Recently I optimized a customer query(on a network graph) by switching from apoc.path.expandConfig() to a QPP. The performance improved significantly--from 5 secs to under a second.
Although both queries return identical results, I'm wondering if there's any more improvement or comment on this.
< Before >
CALL apoc.path.expandConfig(logical, { relationshipFilter: "ROUTE>|CONTAIN|-ASSIGN", labelFilter: "+Logical|Equipment", uniqueness: "RELATIONSHIP_PATH", filterStartNode: true, bfs: false, whitelistNodes: whitelist, endNodes: endNodes, minLevel: 8, maxLevel: 10 }) YIELD path
WITH path, requiredDestinations, s, [r IN relationships(path) WHERE type(r) = "ROUTE" | r.destination] AS allDestinations
WITH path, all(dests IN allDestinations WHERE any(reqDest IN requiredDestinations WHERE reqDest IN dests)) AS isPathValid WHERE isPathValid
return path
< After >
match path = any((logical)-[r where any(dst in r.destination where dst in requiredDestinations and type(r) = 'ROUTE') or type(r) = 'CONTAIN' and not type(r) = 'ASSIGN']-(le:Logical|Equipment where le in whitelist)

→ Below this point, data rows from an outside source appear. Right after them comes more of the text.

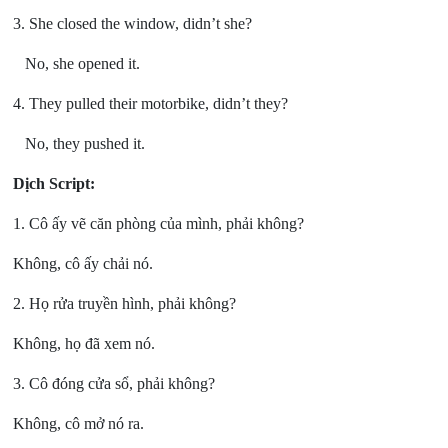
3. She closed the window, didn’t she?
No, she opened it.
4. They pulled their motorbike, didn’t they?
No, they pushed it.
Dịch Script:
1. Cô ấy vẽ căn phòng của mình, phải không?
Không, cô ấy chải nó.
2. Họ rửa truyền hình, phải không?
Không, họ đã xem nó.
3. Cô đóng cửa sổ, phải không?
Không, cô mở nó ra.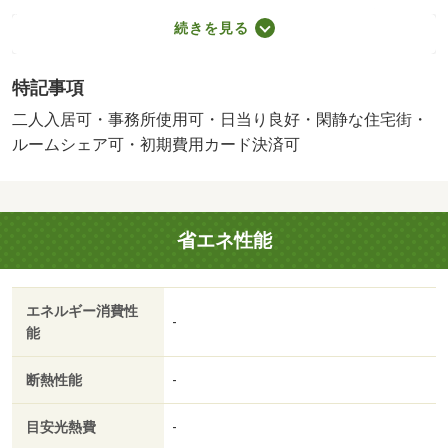
ハッピーサポート １０００円（月額）／保証会社利用
続きを見る
必：初回：月額総賃料の４０％ 月々：賃料の１％ 更新
時：１万円／二人入居可／屋内駐／Ｐ屋内６６００円、屋
特記事項
外５５００円 ケーブルテレビの多チャンネル視聴可能
保証会社：レントラエポス（株）／バストイレ別／バルコ
二人入居可・事務所使用可・日当り良好・閑静な住宅街・
ニー／エアコン／クロゼット／フローリング／シャワー付
ルームシェア可・初期費用カード決済可
洗面台／ＴＶインターホン／室内洗濯置／陽当り良好／シ
ューズボックス／南向き／温水洗浄便座／洗面所独立／２
口コンロ／駐輪場／即入居可／礼金不要／閑静な住宅地／
省エネ性能
敷金不要／防犯カメラ／二人入居相談／バイク置場／駅ま
で平坦／ネット使用料不要／キッチンに窓／事務所相談／
平坦地／ルームシェア相談／南面リビング／２駅利用可／
エネルギー消費性
駅徒歩５分以内／駅徒歩１０分以内／敷地内ごみ置き場／
-
能
平面駐車場／プロパンガス／南面バルコニー／玄関収納／
敷金・礼金不要／保証会社利用可／ＩＴ重説 対応物件／
断熱性能
-
初期費用カード決済可／松山生協 西雄郡店（スーパー）
まで２８５ｍ／ドラッグストアコスモス 土居田店（ドラ
目安光熱費
-
ッグストア）まで６２６ｍ／ファミリーマート松山土居田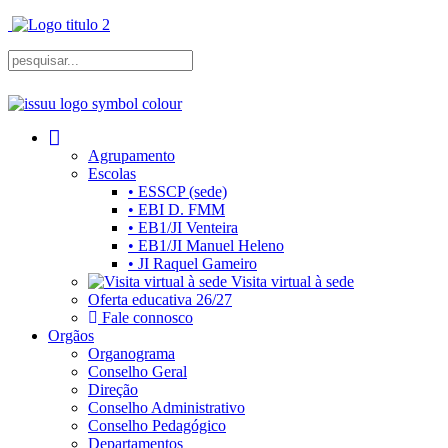
Agrupamento
Escolas
• ESSCP (sede)
• EBI D. FMM
• EB1/JI Venteira
• EB1/JI Manuel Heleno
• JI Raquel Gameiro
Visita virtual à sede
Oferta educativa 26/27
Fale connosco
Orgãos
Organograma
Conselho Geral
Direção
Conselho Administrativo
Conselho Pedagógico
Departamentos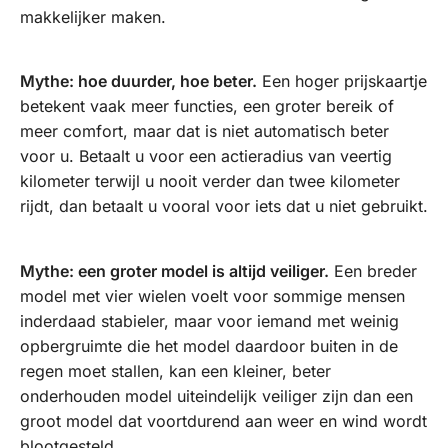
makkelijker maken.
Mythe: hoe duurder, hoe beter.
Een hoger prijskaartje
betekent vaak meer functies, een groter bereik of
meer comfort, maar dat is niet automatisch beter
voor u. Betaalt u voor een actieradius van veertig
kilometer terwijl u nooit verder dan twee kilometer
rijdt, dan betaalt u vooral voor iets dat u niet gebruikt.
Mythe: een groter model is altijd veiliger.
Een breder
model met vier wielen voelt voor sommige mensen
inderdaad stabieler, maar voor iemand met weinig
opbergruimte die het model daardoor buiten in de
regen moet stallen, kan een kleiner, beter
onderhouden model uiteindelijk veiliger zijn dan een
groot model dat voortdurend aan weer en wind wordt
blootgesteld.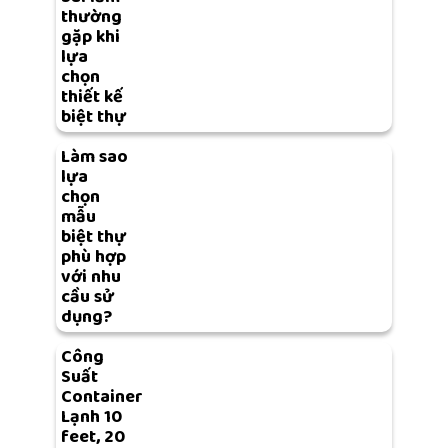
thường
gặp khi
lựa
chọn
thiết kế
biệt thự
Làm sao
lựa
chọn
mẫu
biệt thự
phù hợp
với nhu
cầu sử
dụng?
Công
Suất
Container
Lạnh 10
feet, 20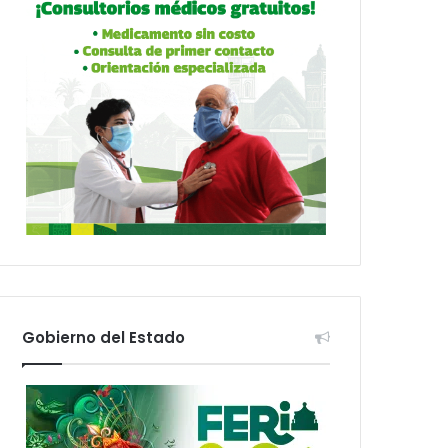
Gobierno del Estado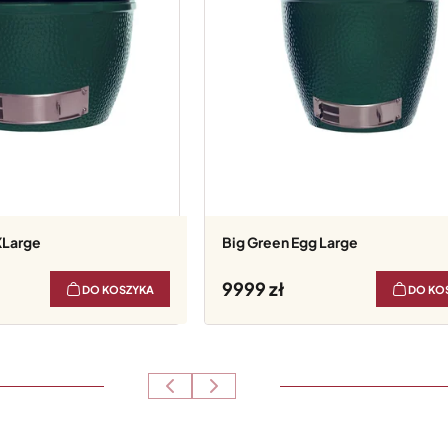
XLarge
Big Green Egg Large
9999
DO KOSZYKA
DO KO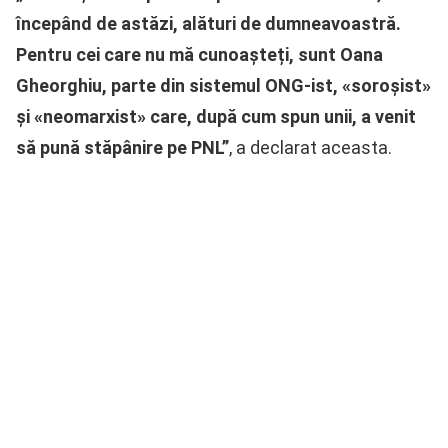
începând de astăzi, alături de dumneavoastră.
Pentru cei care nu mă cunoașteți, sunt Oana
Gheorghiu, parte din sistemul ONG-ist, «soroșist»
și «neomarxist» care, după cum spun unii, a venit
să pună stăpânire pe PNL”
, a declarat aceasta.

((le2:Logical|Equipment where le2 in whitelist)-[r2 where any(dst in r2.destination where dst in requiredDestinations and type(r2) = 'ROUTE') or type(r2) = 'CONTAIN' and not type(r2) = 'ASSIGN']-(le3:Logical|Equipment where le3 in whitelist)){6,8}
(le4:Logical|Equipment where le4 in whitelist)-[r3 where any(dst in r3.destination where dst in requiredDestinations and type(r3) = 'ROUTE') or type(r3) = 'CONTAIN' and not type(r3) = 'ASSIGN']-(end where end in endNodes))
return path
Since this is a fragment, the first thing I get to execute or explain:
Variable `requiredDestinations` not defined (line 1, column 83 (offset: 82))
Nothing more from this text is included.